■ SUPPLIED MATERIAL ■
___

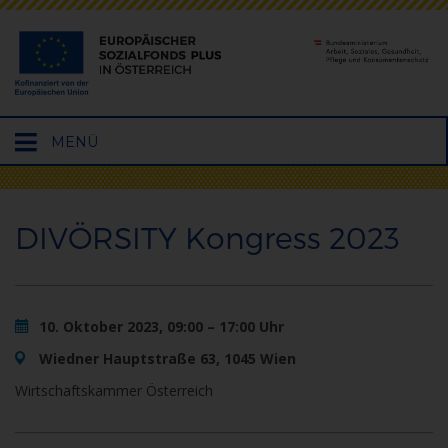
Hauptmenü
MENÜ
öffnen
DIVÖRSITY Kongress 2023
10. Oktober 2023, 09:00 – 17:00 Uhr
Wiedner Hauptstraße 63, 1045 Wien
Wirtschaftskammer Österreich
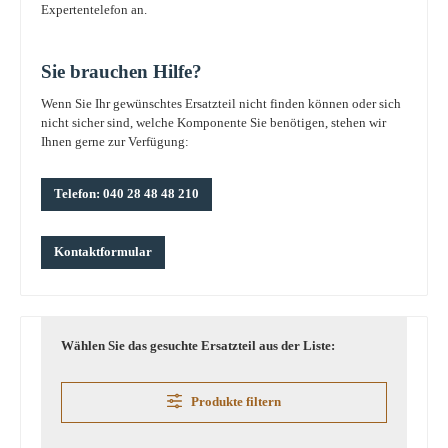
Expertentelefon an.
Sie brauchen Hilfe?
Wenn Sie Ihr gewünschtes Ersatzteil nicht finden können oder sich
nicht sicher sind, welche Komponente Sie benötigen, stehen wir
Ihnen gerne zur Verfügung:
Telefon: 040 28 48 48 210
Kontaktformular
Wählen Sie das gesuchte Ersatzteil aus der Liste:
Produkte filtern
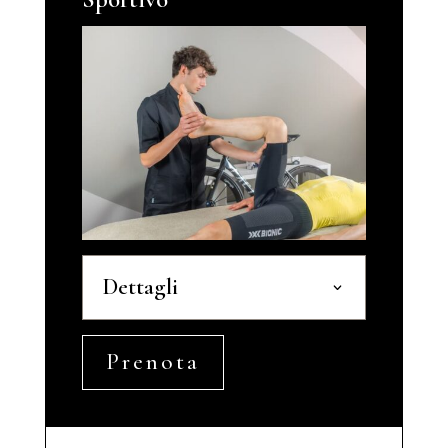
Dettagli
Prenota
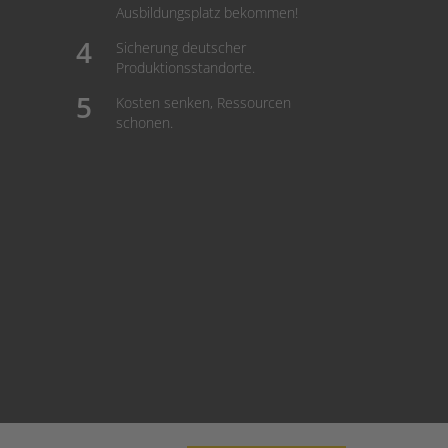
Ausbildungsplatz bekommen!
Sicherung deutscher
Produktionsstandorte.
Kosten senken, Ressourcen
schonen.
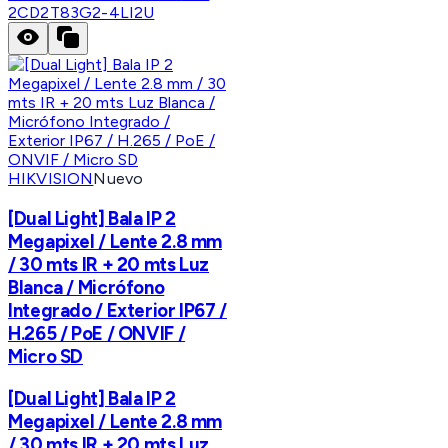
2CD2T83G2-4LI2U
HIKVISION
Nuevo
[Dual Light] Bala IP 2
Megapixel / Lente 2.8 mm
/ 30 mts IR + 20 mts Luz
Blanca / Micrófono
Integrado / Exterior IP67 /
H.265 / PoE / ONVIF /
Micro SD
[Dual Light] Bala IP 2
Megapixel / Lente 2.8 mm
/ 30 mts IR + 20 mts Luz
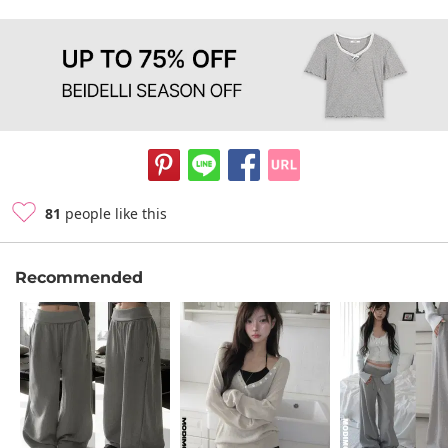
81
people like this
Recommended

___

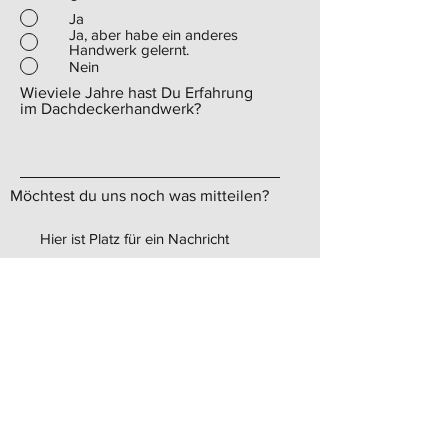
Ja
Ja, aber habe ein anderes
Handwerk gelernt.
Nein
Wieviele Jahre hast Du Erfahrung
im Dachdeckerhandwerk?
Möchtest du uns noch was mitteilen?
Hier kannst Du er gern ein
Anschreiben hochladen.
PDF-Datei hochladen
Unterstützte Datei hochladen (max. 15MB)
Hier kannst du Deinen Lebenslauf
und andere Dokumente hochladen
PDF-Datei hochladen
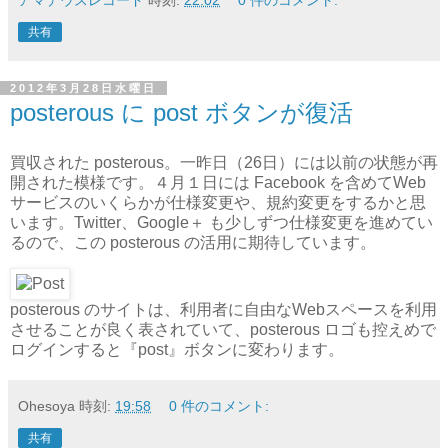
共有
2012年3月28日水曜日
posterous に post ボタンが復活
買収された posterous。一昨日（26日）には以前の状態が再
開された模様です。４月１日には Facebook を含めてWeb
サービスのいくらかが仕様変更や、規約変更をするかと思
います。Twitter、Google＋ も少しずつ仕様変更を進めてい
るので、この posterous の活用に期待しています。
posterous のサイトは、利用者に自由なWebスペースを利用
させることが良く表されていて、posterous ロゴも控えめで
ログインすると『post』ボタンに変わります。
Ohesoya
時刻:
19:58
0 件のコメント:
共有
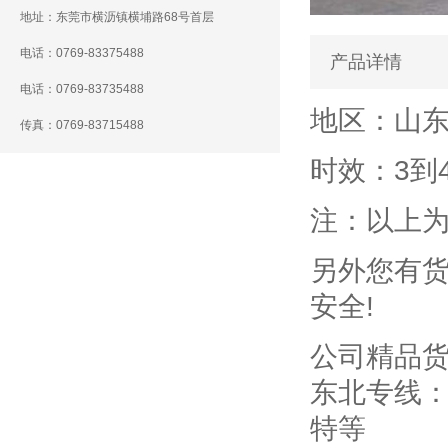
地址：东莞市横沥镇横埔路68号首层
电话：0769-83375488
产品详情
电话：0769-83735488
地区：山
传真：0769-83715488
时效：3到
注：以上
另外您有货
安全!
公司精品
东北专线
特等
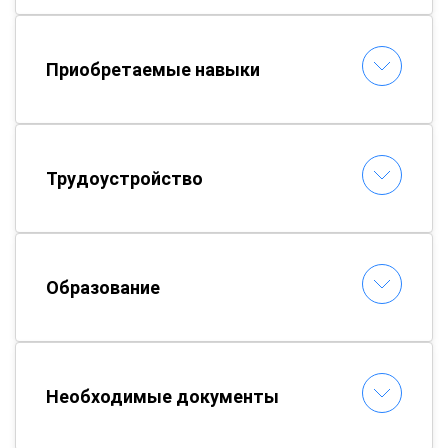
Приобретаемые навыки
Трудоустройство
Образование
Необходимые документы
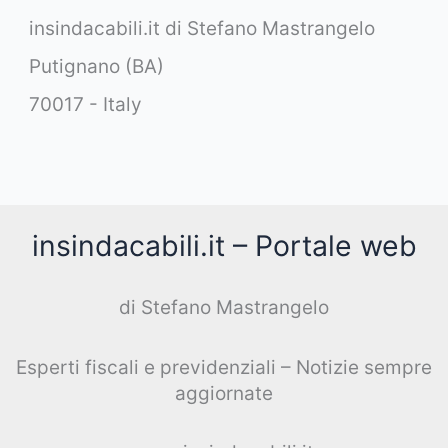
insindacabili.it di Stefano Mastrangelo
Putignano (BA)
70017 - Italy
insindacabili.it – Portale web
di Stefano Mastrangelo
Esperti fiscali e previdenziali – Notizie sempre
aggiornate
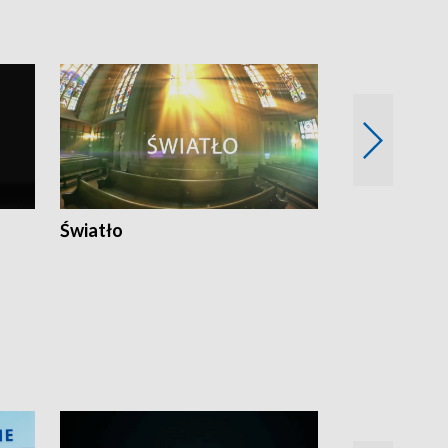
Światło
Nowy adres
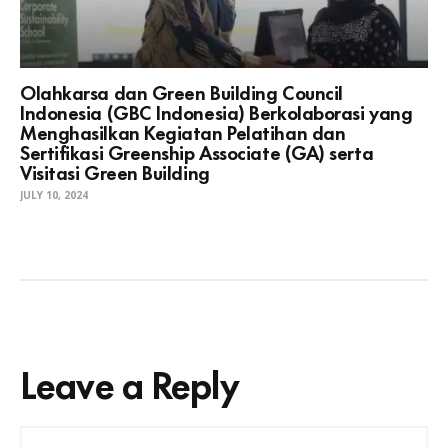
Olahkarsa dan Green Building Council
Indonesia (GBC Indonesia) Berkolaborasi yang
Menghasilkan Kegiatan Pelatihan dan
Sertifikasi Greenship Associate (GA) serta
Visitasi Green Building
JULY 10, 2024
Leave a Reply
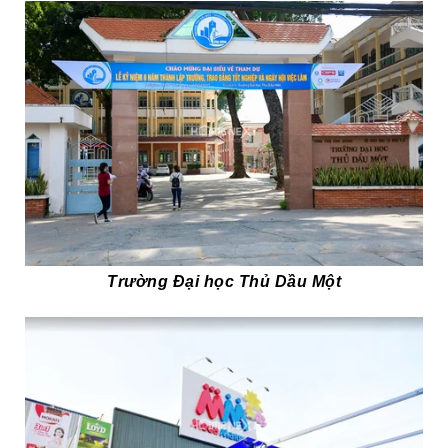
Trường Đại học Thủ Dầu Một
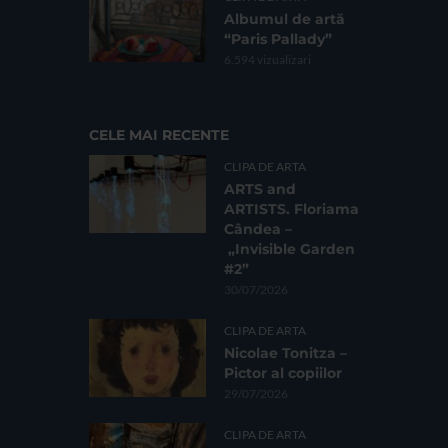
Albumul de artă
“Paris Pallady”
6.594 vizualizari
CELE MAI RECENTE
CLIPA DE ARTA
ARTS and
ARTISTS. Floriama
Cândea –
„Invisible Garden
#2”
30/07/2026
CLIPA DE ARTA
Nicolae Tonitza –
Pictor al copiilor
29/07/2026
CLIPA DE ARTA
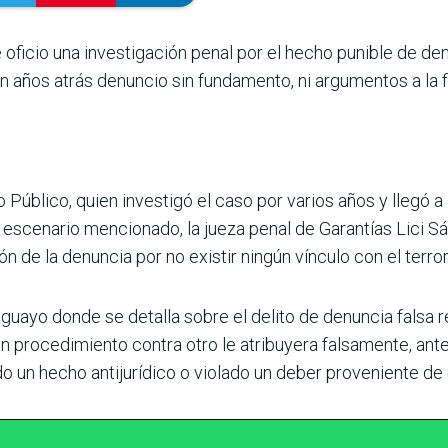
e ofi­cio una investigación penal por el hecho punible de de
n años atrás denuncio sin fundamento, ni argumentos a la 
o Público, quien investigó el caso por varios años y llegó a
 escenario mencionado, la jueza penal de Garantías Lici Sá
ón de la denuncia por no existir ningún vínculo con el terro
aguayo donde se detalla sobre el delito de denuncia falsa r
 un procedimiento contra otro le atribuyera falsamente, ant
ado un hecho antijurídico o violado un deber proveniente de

___

Among the lines of the records, copy out each one that contains the word "kannst".

Hier kannst Du er gern ein
Hier kannst du Deinen Lebenslauf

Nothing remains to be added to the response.